## Aim of the task
Restate the lines word for word, from the one containing "Nomad. После долгих" through the last line of the entries below, without any other lines.

## Entries supplied
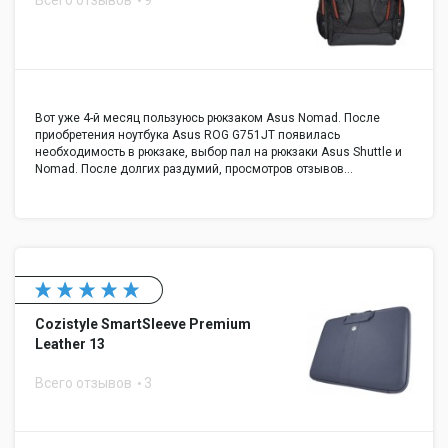
Всего отзывов
9
Вот уже 4-й месяц пользуюсь рюкзаком Asus Nomad. После
приобретения ноутбука Asus ROG G751JT появилась
необходимость в рюкзаке, выбор пал на рюкзаки Asus Shuttle и
Nomad. После долгих раздумий, просмотров отзывов…
Cozistyle SmartSleeve Premium
Leather 13
Всего отзывов
3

## Written response
Nomad. После долгих раздумий, просмотров отзывов…
Cozistyle SmartSleeve Premium
Leather 13
Всего отзывов
3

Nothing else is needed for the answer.